Ez-PAVE
(2026)Objective
To evaluate whether targeting an LDL cholesterol level of less than 55 mg/dL is superior to targeting a level of less than 70 mg/dL for preventing recurrent major cardiovascular events in patients with atherosclerotic cardiovascular disease.
Study Summary
• Nonfatal MI occurred in 0.8% vs. 1.7% (HR 0.46, 95% CI 0.23-0.91)
• Any revascularization occurred in 4.8% vs. 7.5% (HR 0.63, 95% CI 0.47-0.84)
• Median LDL cholesterol achieved was 56 mg/dL in intensive-targeting group vs. 66 mg/dL in conventional-targeting group
• No significant differences in safety outcomes except lower creatinine elevation in intensive-targeting group (1.2% vs. 2.7%, p=0.004)
Intervention
LDL cholesterol targeting strategies: <55 mg/dL (intensive) vs. <70 mg/dL (conventional) using statins, ezetimibe, and PCSK9 inhibitors
Inclusion Criteria
Age 19-80 years with documented atherosclerotic cardiovascular disease (previous ACS, stable angina, coronary/arterial revascularization, stroke/TIA, or peripheral artery disease)
Study Design
Arms: Intensive targeting (<55 mg/dL LDL-C) vs.
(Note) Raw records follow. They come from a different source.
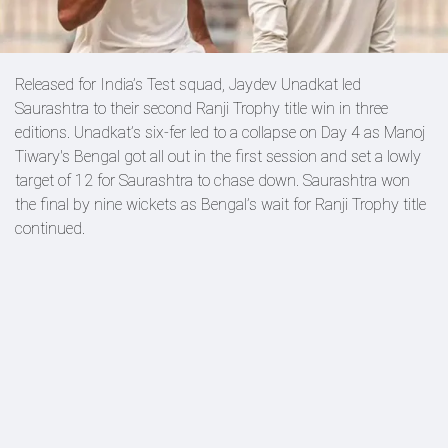
Released for India’s Test squad, Jaydev Unadkat led
Saurashtra to their second Ranji Trophy title win in three
editions. Unadkat’s six-fer led to a collapse on Day 4 as Manoj
Tiwary's Bengal got all out in the first session and set a lowly
target of 12 for Saurashtra to chase down. Saurashtra won
the final by nine wickets as Bengal’s wait for Ranji Trophy title
continued.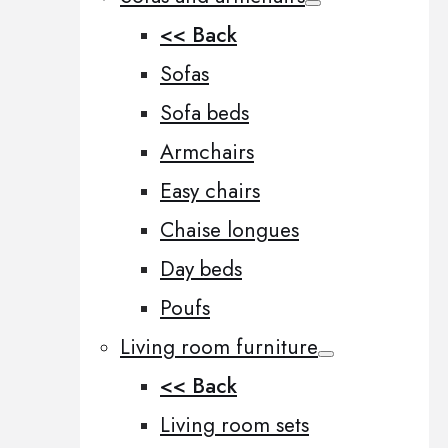
<< Back
Sofas
Sofa beds
Armchairs
Easy chairs
Chaise longues
Day beds
Poufs
Living room furniture
<< Back
Living room sets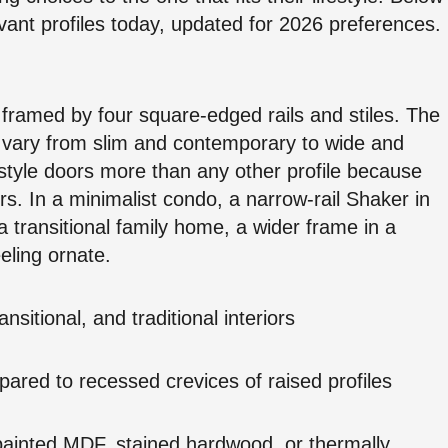
vant profiles today, updated for 2026 preferences.
 framed by four square-edged rails and stiles. The
n vary from slim and contemporary to wide and
yle doors more than any other profile because
iors. In a minimalist condo, a narrow-rail Shaker in
a transitional family home, a wider frame in a
eling ornate.
nsitional, and traditional interiors
pared to recessed crevices of raised profiles
: painted MDF, stained hardwood, or thermally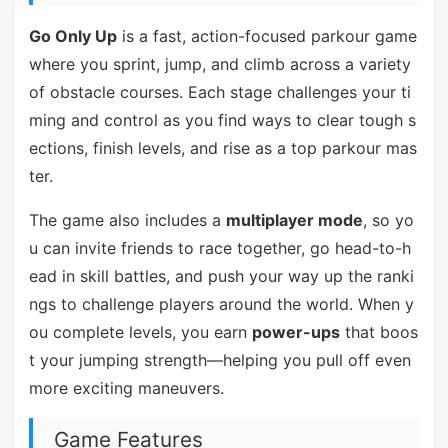
Go Only Up
is a fast, action-focused parkour game
where you sprint, jump, and climb across a variety
of obstacle courses. Each stage challenges your ti
ming and control as you find ways to clear tough s
ections, finish levels, and rise as a top parkour mas
ter.
The game also includes a
multiplayer mode
, so yo
u can invite friends to race together, go head-to-h
ead in skill battles, and push your way up the ranki
ngs to challenge players around the world. When y
ou complete levels, you earn
power-ups
that boos
t your jumping strength—helping you pull off even
more exciting maneuvers.
Game Features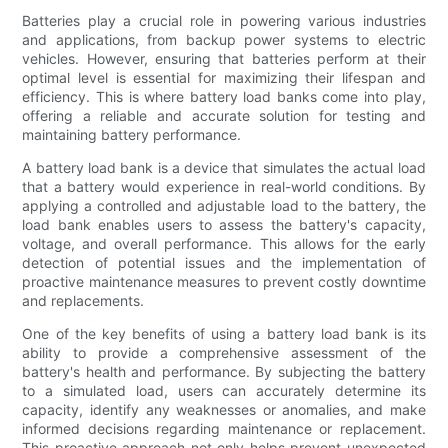
Batteries play a crucial role in powering various industries
and applications, from backup power systems to electric
vehicles. However, ensuring that batteries perform at their
optimal level is essential for maximizing their lifespan and
efficiency. This is where battery load banks come into play,
offering a reliable and accurate solution for testing and
maintaining battery performance.
A battery load bank is a device that simulates the actual load
that a battery would experience in real-world conditions. By
applying a controlled and adjustable load to the battery, the
load bank enables users to assess the battery's capacity,
voltage, and overall performance. This allows for the early
detection of potential issues and the implementation of
proactive maintenance measures to prevent costly downtime
and replacements.
One of the key benefits of using a battery load bank is its
ability to provide a comprehensive assessment of the
battery's health and performance. By subjecting the battery
to a simulated load, users can accurately determine its
capacity, identify any weaknesses or anomalies, and make
informed decisions regarding maintenance or replacement.
This proactive approach not only helps prevent unexpected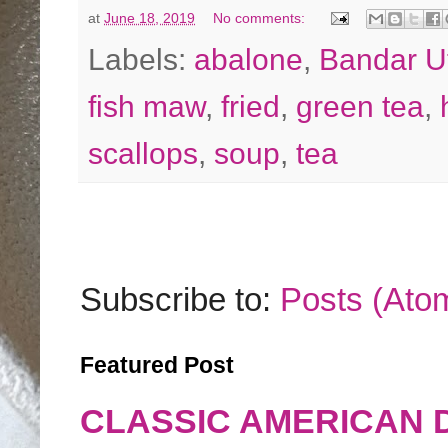
at
June 18, 2019
No comments:
Labels:
abalone
,
Bandar 
fish maw
,
fried
,
green tea
,
scallops
,
soup
,
tea
Subscribe to:
Posts (Ato
Featured Post
CLASSIC AMERICAN 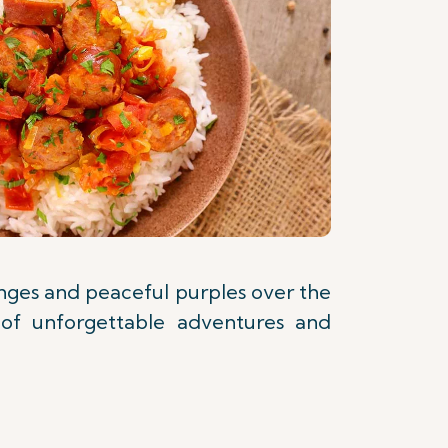
anges and peaceful purples over the
 of unforgettable adventures and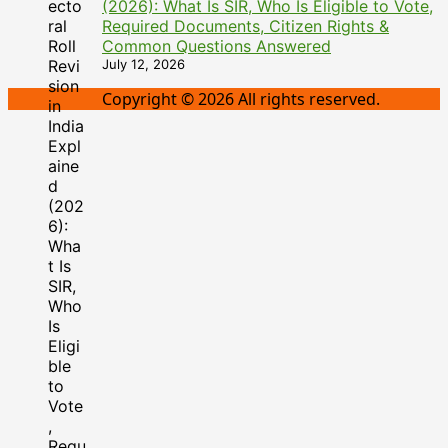
(2026): What Is SIR, Who Is Eligible to Vote,
Required Documents, Citizen Rights &
Common Questions Answered
July 12, 2026
Copyright © 2026 All rights reserved.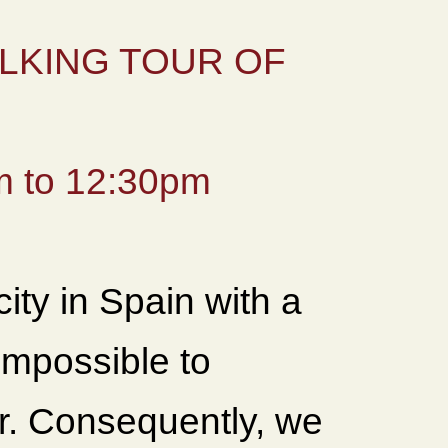
LKING TOUR OF
 to 12:30pm
city in Spain with a
 impossible to
ur. Consequently, we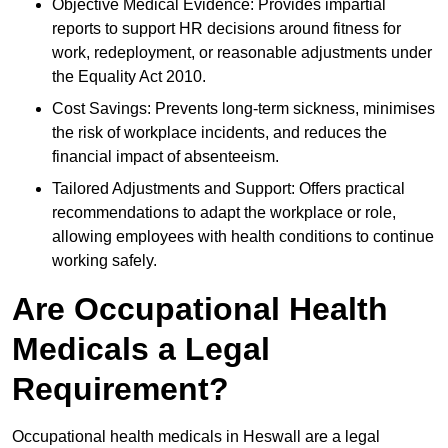
Objective Medical Evidence: Provides impartial
reports to support HR decisions around fitness for
work, redeployment, or reasonable adjustments under
the Equality Act 2010.
Cost Savings: Prevents long-term sickness, minimises
the risk of workplace incidents, and reduces the
financial impact of absenteeism.
Tailored Adjustments and Support: Offers practical
recommendations to adapt the workplace or role,
allowing employees with health conditions to continue
working safely.
Are Occupational Health
Medicals a Legal
Requirement?
Occupational health medicals in Heswall are a legal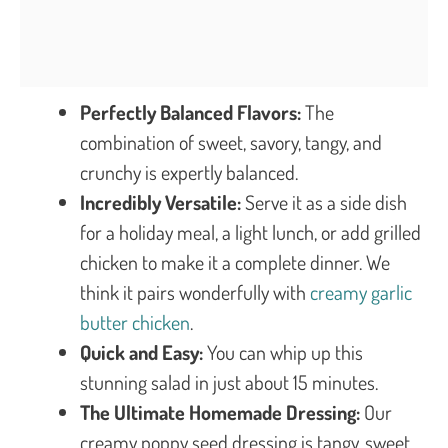
Perfectly Balanced Flavors:
The
combination of sweet, savory, tangy, and
crunchy is expertly balanced.
Incredibly Versatile:
Serve it as a side dish
for a holiday meal, a light lunch, or add grilled
chicken to make it a complete dinner. We
think it pairs wonderfully with
creamy garlic
butter chicken
.
Quick and Easy:
You can whip up this
stunning salad in just about 15 minutes.
The Ultimate Homemade Dressing:
Our
creamy poppy seed dressing is tangy, sweet,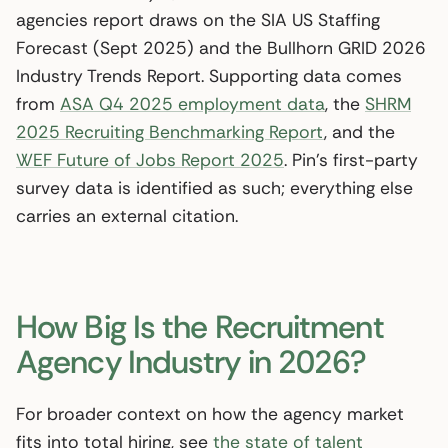
agencies report draws on the SIA US Staffing
Forecast (Sept 2025) and the Bullhorn GRID 2026
Industry Trends Report. Supporting data comes
from
ASA Q4 2025 employment data
, the
SHRM
2025 Recruiting Benchmarking Report
, and the
WEF Future of Jobs Report 2025
. Pin’s first-party
survey data is identified as such; everything else
carries an external citation.
How Big Is the Recruitment
Agency Industry in 2026?
For broader context on how the agency market
fits into total hiring, see
the state of talent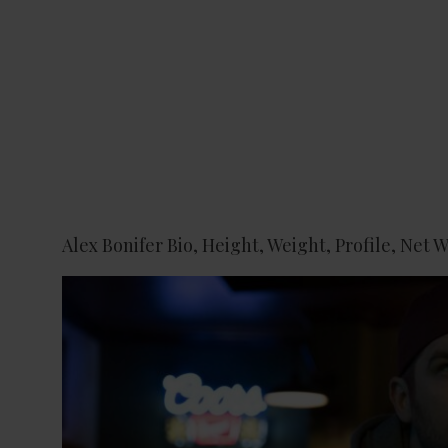
Alex Bonifer Bio, Height, Weight, Profile, Net 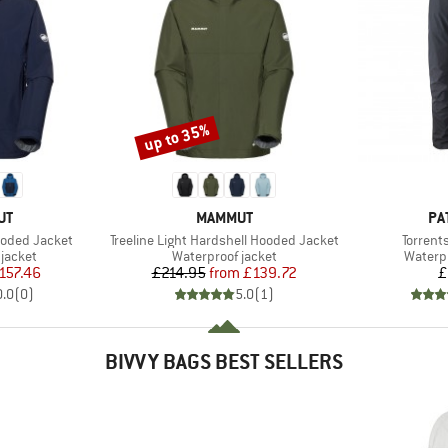
up to 35%
Discount
D
BRAND
BR
UT
MAMMUT
PA
Item(s)
Item(s)
ooded Jacket
Treeline Light Hardshell Hooded Jacket
Torrent
oup
Product group
Produc
jacket
Waterproof jacket
Waterp
ice
duced Price
Price
Reduced Price
157.46
£214.95
from
£139.72
£
0.0
(
0
)
5.0
(
1
)
BIVVY BAGS BEST SELLERS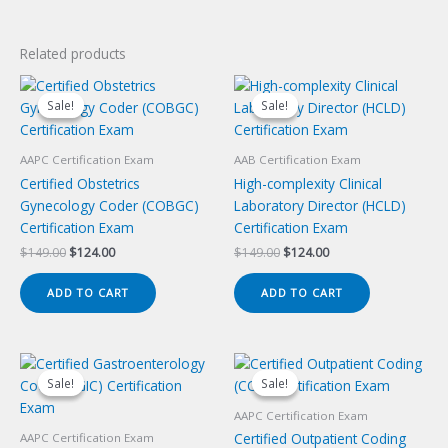
Related products
Sale!
Sale!
Sale!
Sale!
AAPC Certification Exam
AAB Certification Exam
Certified Obstetrics
High-complexity Clinical
Gynecology Coder (COBGC)
Laboratory Director (HCLD)
Certification Exam
Certification Exam
Original
Current
Original
Current
$
149.00
$
124.00
$
149.00
$
124.00
price
price
price
price
was:
is:
was:
is:
ADD TO CART
ADD TO CART
$149.00.
$124.00.
$149.00.
$124.00.
Sale!
Sale!
Sale!
Sale!
AAPC Certification Exam
Certified Outpatient Coding
AAPC Certification Exam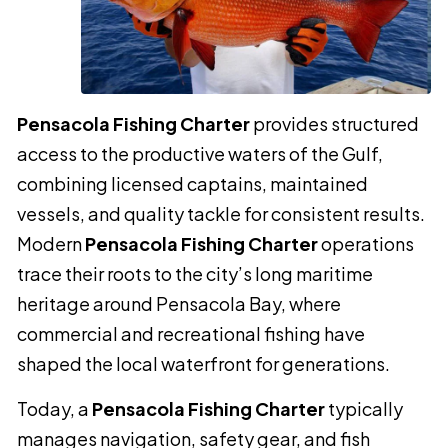
Pensacola Fishing Charter
provides structured
access to the productive waters of the Gulf,
combining licensed captains, maintained
vessels, and quality tackle for consistent results.
Modern
Pensacola Fishing Charter
operations
trace their roots to the city’s long maritime
heritage around Pensacola Bay, where
commercial and recreational fishing have
shaped the local waterfront for generations.
Today, a
Pensacola Fishing Charter
typically
manages navigation, safety gear, and fish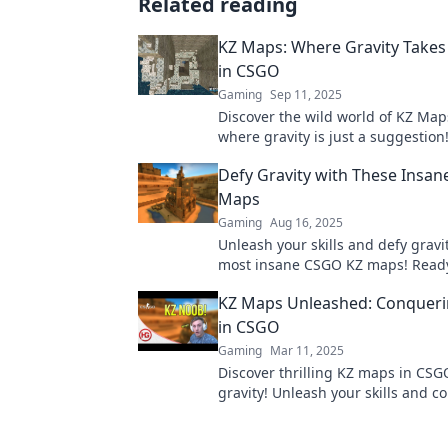
Related reading
KZ Maps: Where Gravity Takes
in CSGO
Gaming
Sep 11, 2025
Discover the wild world of KZ Map
where gravity is just a suggestion
your parkour skills and defy physi
Defy Gravity with These Insa
Maps
Gaming
Aug 16, 2025
Unleash your skills and defy gravi
most insane CSGO KZ maps! Ready
ultimate challenge? Click to explo
KZ Maps Unleashed: Conqueri
in CSGO
Gaming
Mar 11, 2025
Discover thrilling KZ maps in CSG
gravity! Unleash your skills and c
impossible challenges today. Don'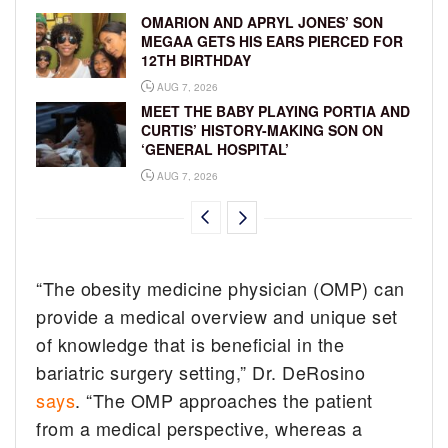
OMARION AND APRYL JONES’ SON
MEGAA GETS HIS EARS PIERCED FOR
12TH BIRTHDAY
AUG 7, 2026
MEET THE BABY PLAYING PORTIA AND
CURTIS’ HISTORY-MAKING SON ON
‘GENERAL HOSPITAL’
AUG 7, 2026
“The obesity medicine physician (OMP) can
provide a medical overview and unique set
of knowledge that is beneficial in the
bariatric surgery setting,” Dr. DeRosino
says
. “The OMP approaches the patient
from a medical perspective, whereas a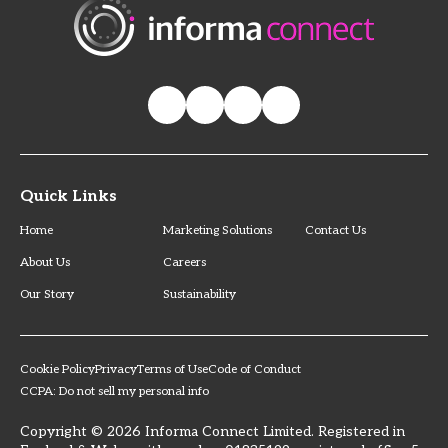
Quick Links
Home
Marketing Solutions
Contact Us
About Us
Careers
Our Story
Sustainability
Cookie Policy
Privacy
Terms of Use
Code of Conduct
CCPA: Do not sell my personal info
Copyright © 2026 Informa Connect Limited. Registered in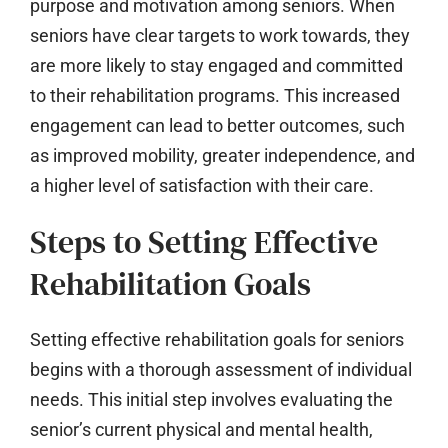
purpose and motivation among seniors. When
seniors have clear targets to work towards, they
are more likely to stay engaged and committed
to their rehabilitation programs. This increased
engagement can lead to better outcomes, such
as improved mobility, greater independence, and
a higher level of satisfaction with their care.
Steps to Setting Effective
Rehabilitation Goals
Setting effective rehabilitation goals for seniors
begins with a thorough assessment of individual
needs. This initial step involves evaluating the
senior’s current physical and mental health,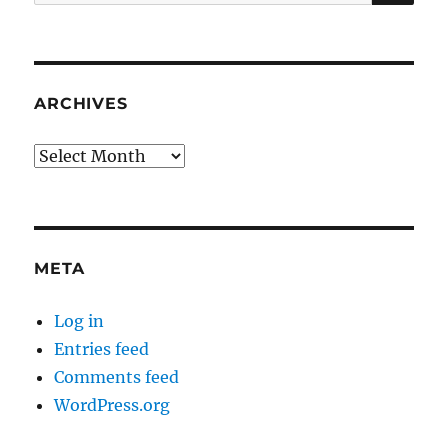
for:
ARCHIVES
Archives
META
Log in
Entries feed
Comments feed
WordPress.org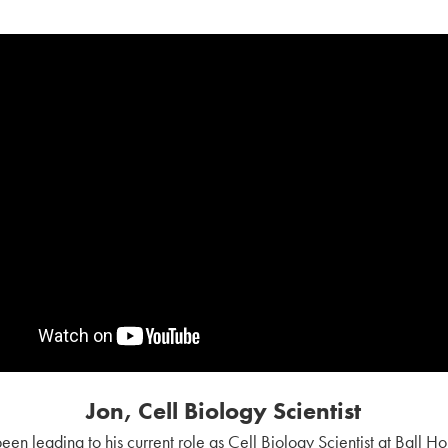
Jon, Cell Biology Scientist
s been leading to his current role as Cell Biology Scientist at Ball H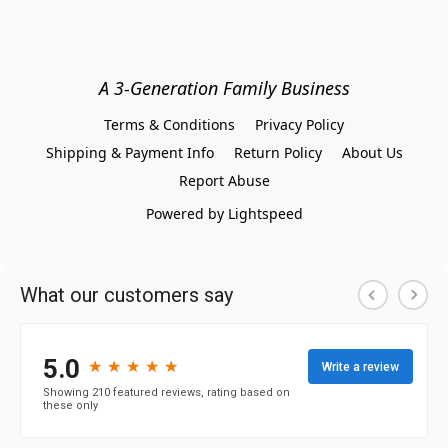
A 3-Generation Family Business
Terms & Conditions
Privacy Policy
Shipping & Payment Info
Return Policy
About Us
Report Abuse
Powered by Lightspeed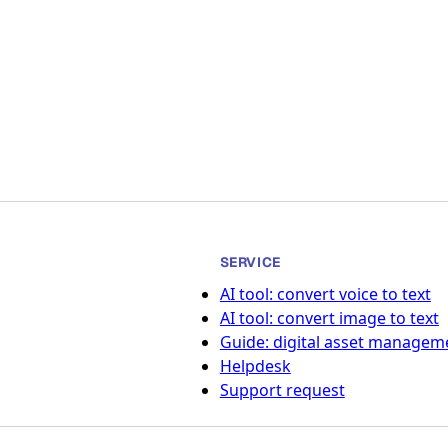
SERVICE
AI tool: convert voice to text
AI tool: convert image to text
Guide: digital asset managem
Helpdesk
Support request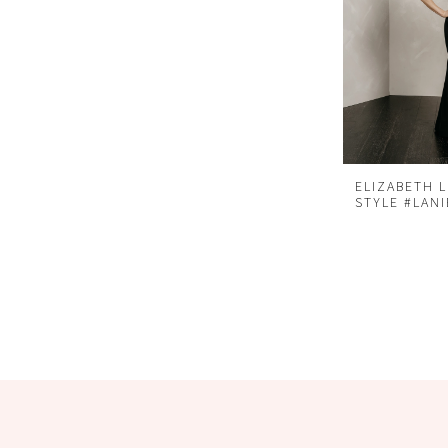
ELIZABETH 
STYLE #LANI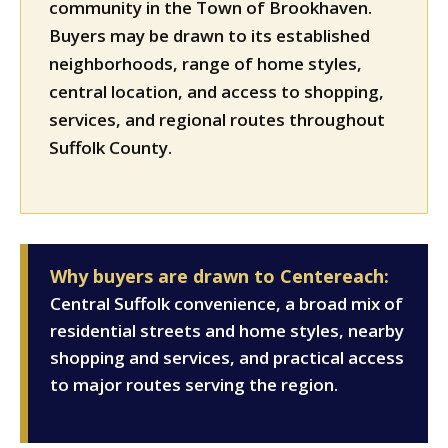
community in the Town of Brookhaven.
Buyers may be drawn to its established
neighborhoods, range of home styles,
central location, and access to shopping,
services, and regional routes throughout
Suffolk County.
Why buyers are drawn to Centereach:
Central Suffolk convenience, a broad mix of
residential streets and home styles, nearby
shopping and services, and practical access
to major routes serving the region.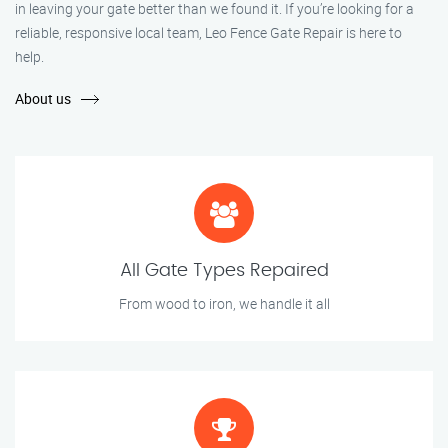
in leaving your gate better than we found it. If you’re looking for a
reliable, responsive local team, Leo Fence Gate Repair is here to
help.
About us
All Gate Types Repaired
From wood to iron, we handle it all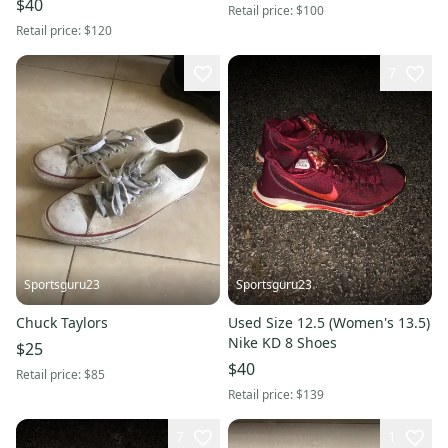
$40
Retail price:
$100
Retail price:
$120
7
Sportsguru23
Sportsguru23
Chuck Taylors
Used Size 12.5 (Women's 13.5)
Nike KD 8 Shoes
$25
$40
Retail price:
$85
Retail price:
$139
7
1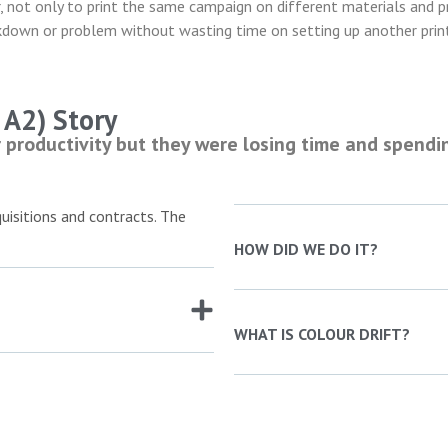
, not only to print the same campaign on different materials and p
akdown or problem without wasting time on setting up another prin
A2) Story
productivity but they were losing time and spendi
isitions and contracts. The
HOW DID WE DO IT?
WHAT IS COLOUR DRIFT?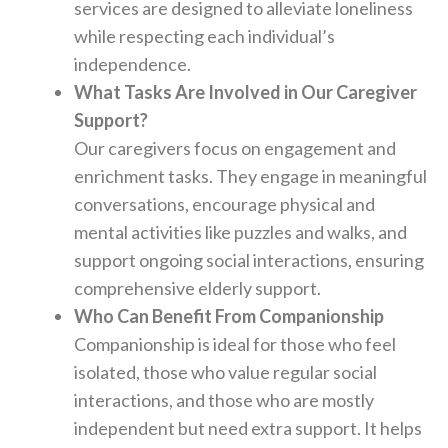
services are designed to alleviate loneliness
while respecting each individual’s
independence.
What Tasks Are Involved in Our Caregiver
Support?
Our caregivers focus on engagement and
enrichment tasks. They engage in meaningful
conversations, encourage physical and
mental activities like puzzles and walks, and
support ongoing social interactions, ensuring
comprehensive elderly support.
Who Can Benefit From Companionship
Companionship is ideal for those who feel
isolated, those who value regular social
interactions, and those who are mostly
independent but need extra support. It helps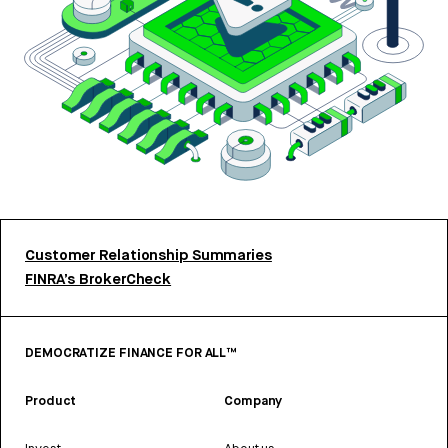
Customer Relationship Summaries
FINRA’s BrokerCheck
DEMOCRATIZE FINANCE FOR ALL™
Product
Company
Conventional targeting (<70 mg/dL LDL-C)
Patients per Arm: 1526 (intensive) vs. 1522 (conventional)
Outcome
• Nonfatal MI: 0.8% vs. 1.7% (HR 0.46, 95% CI 0.23-0.91)
• Any revascularization: 4.8% vs. 7.5% (HR 0.63, 95% CI 0.47-0.84)
• Composite of CV death, MI, or stroke: 2.3% vs. 3.6% (HR 0.63, 95% CI 0.41-0.96)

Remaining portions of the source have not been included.